The Río Papaloapan bridge is a cable-stayed type located at kilometer 85 + 980 of the Tinaja-Acayucan highway in the state of Veracruz, Mexico; It was commissioned in 1995, has a total length of 407 m, with a maximum span of 206 m and is suspended by 8 semi-harps with 14 straps each. The importance of this bridge within Mexico's federal highway network is paramount, since it allows economic exchange between the center and south of the country; Furthermore, it is a structure in which strong financial investments have been made to carry out studies and preventive maintenance during its useful life due to an inadequate construction process.



The Río Papaloapan Bridge as an ideal and strategic structure for the implementation of a continuous and real-time monitoring system in order to guarantee the safety of users and understand structural integrity over time. To achieve the proposed objectives ChMInc. was contracted to Design and install a hybrid system that was composed of optical fiber FBG strain gauges, 3 axis accelerometers, single axis accelerometers, tilts, displacement sensors, 2 video cameras, a weather station and a seismological station were installed on the Papaloapan River Bridge. The sensor equipment was continuous real-time remote monitoring system powered by solar cells due to the remote location. ChM4 implemented IntelliOptics® our graphical monitoring software to receive data at a remote command and control center at IMT. The installed sensors to generate statistical distributions of the live loads present in the bridge, trend lines, calibrate mathematical models to search for global damage in the structure. IMT will make prognosis of structural integrity through Monte-Carlo simulation and calculate reliability indices of the Papaloapan River Bridge. Mexican Institute of Transportation (IMT) was trained by ChM4 to jointly install the system so their engineers would be able to implement similar systems in the future which was a success. Mexpresa provided all under bridge platforms and elevators along side pylons to install the SHM system and manpower to reposition as needed. MCH Engineering coordinated the relationships  with Luna, IMT and Mexpresa for this SHM opportunity in Mexico.

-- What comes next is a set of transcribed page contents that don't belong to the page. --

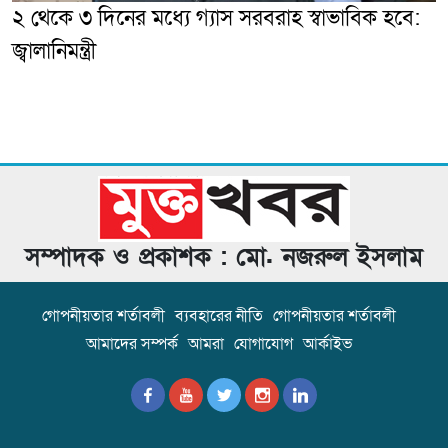
২ থেকে ৩ দিনের মধ্যে গ্যাস সরবরাহ স্বাভাবিক হবে:
জ্বালানিমন্ত্রী
সম্পাদক ও প্রকাশক : মো. নজরুল ইসলাম
গোপনীয়তার শর্তাবলী
ব্যবহারের নীতি
গোপনীয়তার শর্তাবলী
আমাদের সম্পর্ক
আমরা
যোগাযোগ
আর্কাইভ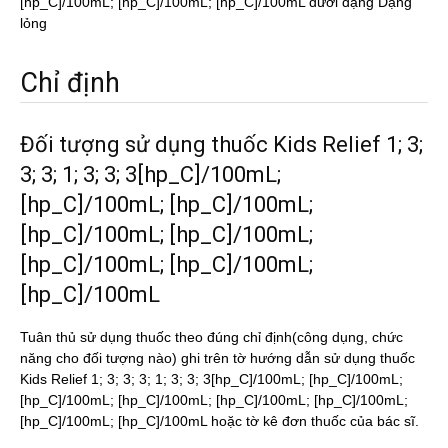
[hp_C]/100mL; [hp_C]/100mL; [hp_C]/100mL dưới dạng Dạng
lỏng
Chỉ định
Đối tượng sử dụng thuốc Kids Relief 1; 3;
3; 3; 1; 3; 3; 3[hp_C]/100mL;
[hp_C]/100mL; [hp_C]/100mL;
[hp_C]/100mL; [hp_C]/100mL;
[hp_C]/100mL; [hp_C]/100mL;
[hp_C]/100mL
Tuân thủ sử dụng thuốc theo đúng chỉ định(công dụng, chức
năng cho đối tượng nào) ghi trên tờ hướng dẫn sử dụng thuốc
Kids Relief 1; 3; 3; 3; 1; 3; 3; 3[hp_C]/100mL; [hp_C]/100mL;
[hp_C]/100mL; [hp_C]/100mL; [hp_C]/100mL; [hp_C]/100mL;
[hp_C]/100mL; [hp_C]/100mL hoặc tờ kê đơn thuốc của bác sĩ.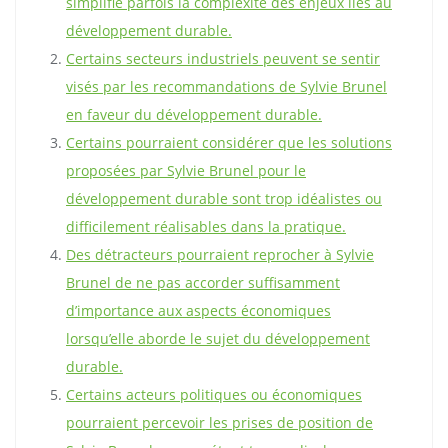
simplifie parfois la complexité des enjeux liés au
développement durable.
Certains secteurs industriels peuvent se sentir
visés par les recommandations de Sylvie Brunel
en faveur du développement durable.
Certains pourraient considérer que les solutions
proposées par Sylvie Brunel pour le
développement durable sont trop idéalistes ou
difficilement réalisables dans la pratique.
Des détracteurs pourraient reprocher à Sylvie
Brunel de ne pas accorder suffisamment
d’importance aux aspects économiques
lorsqu’elle aborde le sujet du développement
durable.
Certains acteurs politiques ou économiques
pourraient percevoir les prises de position de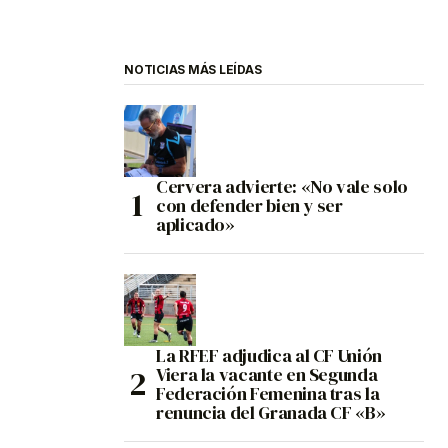
NOTICIAS MÁS LEÍDAS
Cervera advierte: «No vale solo
con defender bien y ser
aplicado»
La RFEF adjudica al CF Unión
Viera la vacante en Segunda
Federación Femenina tras la
renuncia del Granada CF «B»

Simple model built used for pre-assemble of sensor system and location approvals. The model also used in the cloud SQL user interphase software IntelliOptics®

Papaloapan Bridge Mexico

Sensor System Map

ChM4 designed the system to have only one DAU combining the newest optical sensors.

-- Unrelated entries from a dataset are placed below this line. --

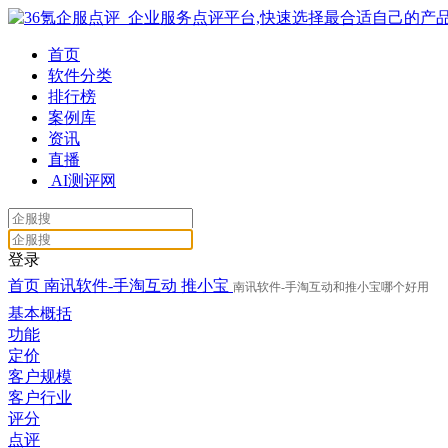
首页
软件分类
排行榜
案例库
资讯
直播
AI测评网
登录
首页
南讯软件-手淘互动
推小宝
南讯软件-手淘互动和推小宝哪个好用
基本概括
功能
定价
客户规模
客户行业
评分
点评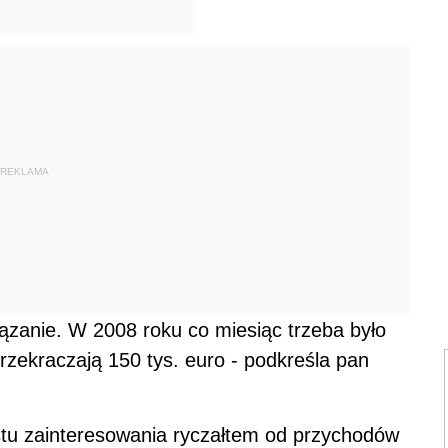
REKLAMA
iązanie. W 2008 roku co miesiąc trzeba było
zekraczają 150 tys. euro - podkreśla pan
tu zainteresowania ryczałtem od przychodów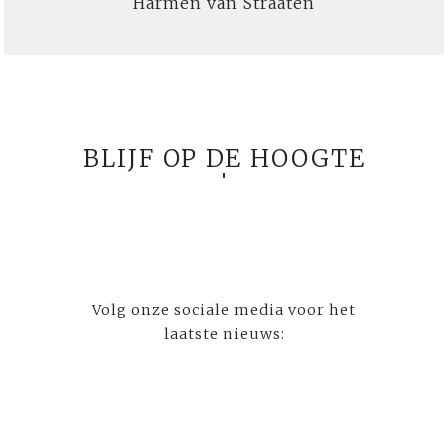
Harmen van Straaten
BLIJF OP DE HOOGTE
Volg onze sociale media voor het
laatste nieuws: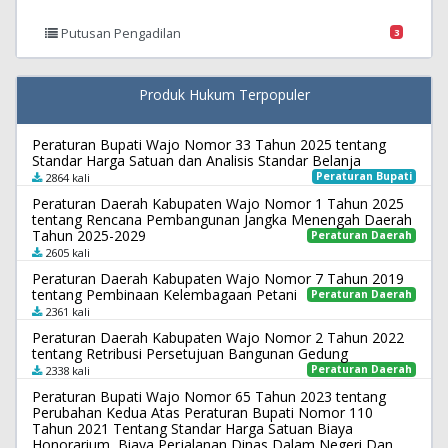
Putusan Pengadilan
3
Produk Hukum Terpopuler
Peraturan Bupati Wajo Nomor 33 Tahun 2025 tentang
Standar Harga Satuan dan Analisis Standar Belanja
Peraturan Bupati
2864 kali
Peraturan Daerah Kabupaten Wajo Nomor 1 Tahun 2025
tentang Rencana Pembangunan Jangka Menengah Daerah
Tahun 2025-2029
Peraturan Daerah
2605 kali
Peraturan Daerah Kabupaten Wajo Nomor 7 Tahun 2019
tentang Pembinaan Kelembagaan Petani
Peraturan Daerah
2361 kali
Peraturan Daerah Kabupaten Wajo Nomor 2 Tahun 2022
tentang Retribusi Persetujuan Bangunan Gedung
Peraturan Daerah
2338 kali
Peraturan Bupati Wajo Nomor 65 Tahun 2023 tentang
Perubahan Kedua Atas Peraturan Bupati Nomor 110
Tahun 2021 Tentang Standar Harga Satuan Biaya
Honorarium, Biaya Perjalanan Dinas Dalam Negeri Dan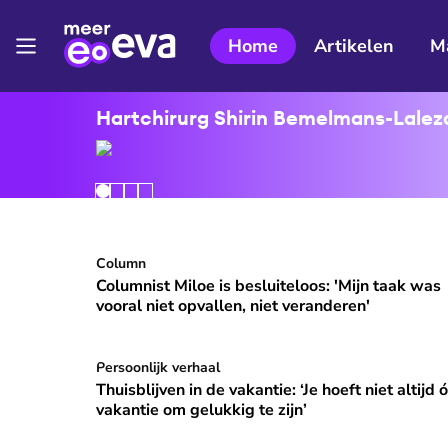
Home
Artikelen
M
Hartchirurg Shirin Bemelmans-Lalezar
Columnist Miloe is besluiteloos: 'Mijn taak was v
Column
⭐
Premium
Columnist Miloe is besluiteloos: 'Mijn taak was
vooral niet opvallen, niet veranderen'
Thuisblijven in de vakantie: ‘Je hoeft niet altijd ó
Persoonlijk verhaal
Thuisblijven in de vakantie: ‘Je hoeft niet altijd 
vakantie om gelukkig te zijn’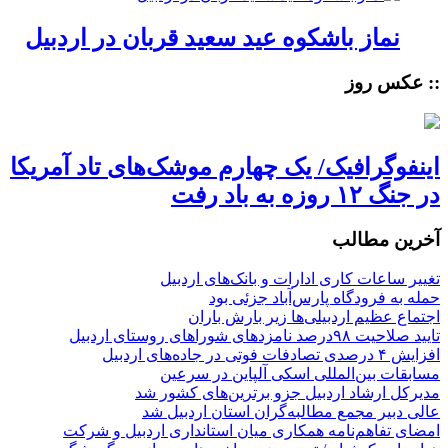
نماز باشکوه عید سعید قربان در اردبیل
:: عکس روز
اینفوگرافیک/ یک چهارم موشک‌های تاد آمریکا
در جنگ ۱۲ روزه به باد رفت
آخرین مطالب
تغییر ساعات کاری ادارات و بانک‌های اردبیل
حمله به فرودگاه پارس‌‌آباد جزئی بود
اجتماع عظیم اردبیلی‌ها زیر بارش باران
تایید صلاحیت ۹۸درصد نامزدهای شوراهای روستای اردبیل
افزایش ۴ درصدی تصادفات فوتی در جاده‌های اردبیل
مسابقات بین‌المللی اسکی آلپاین در سرعین
مدیرکل ارشاد اردبیل جزو برترین‌های کشور شد
عالی دبیر مجمع مطالبه‌گران استان اردبیل شد
امضای تفاهم‌نامه همکاری میان استانداری اردبیل و شرکت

SHMS Optical Sensors and analog Hybrid System

SHM System:

Equipment and Sensors (1) Luna Interrogator, (1) optical multiplexer 16 channel, Luna optical sensors (24) os3610 strain sensors with onboard temperature compensation mounted to concrete bottom deck supports and pylons, (5) 0s4350 temperature absolute sensors for environmental purposes, (28)  os7100 accelerometers to make up (4) triaxial and (16) single axis for stay cable signature sampling, bridge deck and pylon signatures, (8) FBG Korea tilt sensors for bridge deck and pylons, (1) Kaisen optical displacement sensors to monitor expansion joint. 

Total SHM FBG optical sensors 99.

Solar Powered SHM System:

Papaloapan River Bridge, with the continuous real-time remote monitoring system is powered by 94 photovoltaic solar cells. No land power due to the remote location designed with battery banks to power at night and up to 5 days with heavy cloud cover for all devices 24/7.

Weather Station:

Analog to Fiber A/D to carry weather information to the main control panel with (1) Weatherhawk ultrasonic weather stations at the top of pylon. The environment and weather plays a roll when looking at a bridge structure and loading on the bridge deck, stay cable and pylons wind direction and speed is vital to understand sensor data.

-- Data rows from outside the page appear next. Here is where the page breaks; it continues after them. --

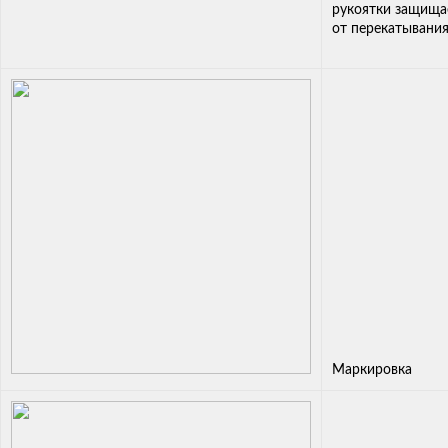
рукоятки защища
от перекатывани
Маркировка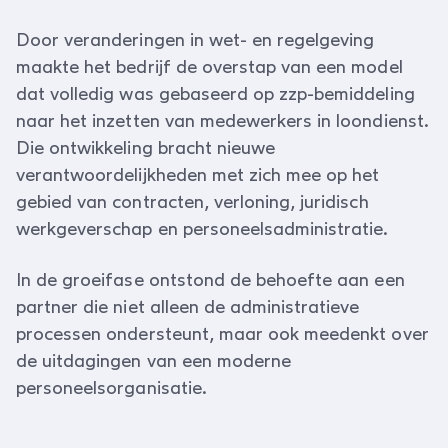
Door veranderingen in wet- en regelgeving
maakte het bedrijf de overstap van een model
dat volledig was gebaseerd op zzp-bemiddeling
naar het inzetten van medewerkers in loondienst.
Die ontwikkeling bracht nieuwe
verantwoordelijkheden met zich mee op het
gebied van contracten, verloning, juridisch
werkgeverschap en personeelsadministratie.
In de groeifase ontstond de behoefte aan een
partner die niet alleen de administratieve
processen ondersteunt, maar ook meedenkt over
de uitdagingen van een moderne
personeelsorganisatie.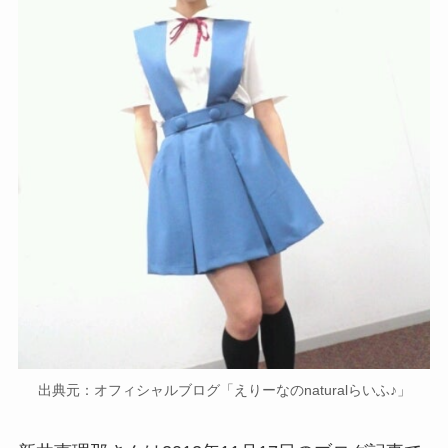
出典元：オフィシャルブログ「えりーなのnaturalらいふ♪」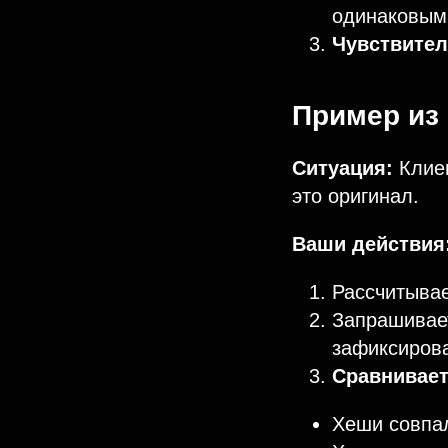
одинаковым
Чувствител
Пример из 
Ситуация:
Клиен
это оригинал.
Ваши действия
Рассчитывае
Запрашивает
зафиксирова
Сравнивает
Хеши совпа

Security Cameras and traffic monitoring: 

Two Bosch cameras was used to monitor traffic and security due to the bridges remote location. Should a problem occur the camera would allow a visual inspection incase of SHM warnings or vandalism before dispatching personal.

Seismic System: 


A NOMIS analog data logger and 3D Seismograph Accelerometer was used to understand how seismic activity effects the bridge structure this area exhibiting seismic activity over several years. 


full bridge asm pdf to jpeg
pap-control panel platform detail
papaloapan access equipment
pap-sensor channel  layout -new
pap-trunk cable and splice box locations
papaloapan-solar panel locations
papaloapan-zone summary
pap-zone 1
pap-zone 2
pap-zone 3
pap-zone 4
pap-zone 5
pap-channel 1.1 new
pap-channel 1.2 new
pap-channel 1.3 new
pap-channel 1.4 new
pap-channel 2.1 new
pap-channel 2.2 new
pap-channel 2.3 new
pap-channel 2.4 new
pap-channel 3.1 new
pap-channel 3.2 new
pap-channel 3.3 new
pap-channel 4.1 new
pap-channel 4.2 new
pap-channel 4.3 new
pap-weatherhawk w-mount_Page_1
pap-stay cable mount_Page_1
pap-stay cable accel mount_Page_2
pap-stay cable accel mount_Page_1
pap-stay cable accel mount_Page_3

 ChMstructural health monitoring installation drawings of  optical sensors, on site seismic station, smart camera system, weather station, control panels, pylon platform design and software turnkey project. 


IntelliOptics® structural health monitoring software, developed by ChM4 is a powerful, user-friendly interface that collects data from multiple sensor types and displays status information via one centralized program. Also see our software section for more information and our Intelli-Insight® predictive analysis module for maintenance of critical structures.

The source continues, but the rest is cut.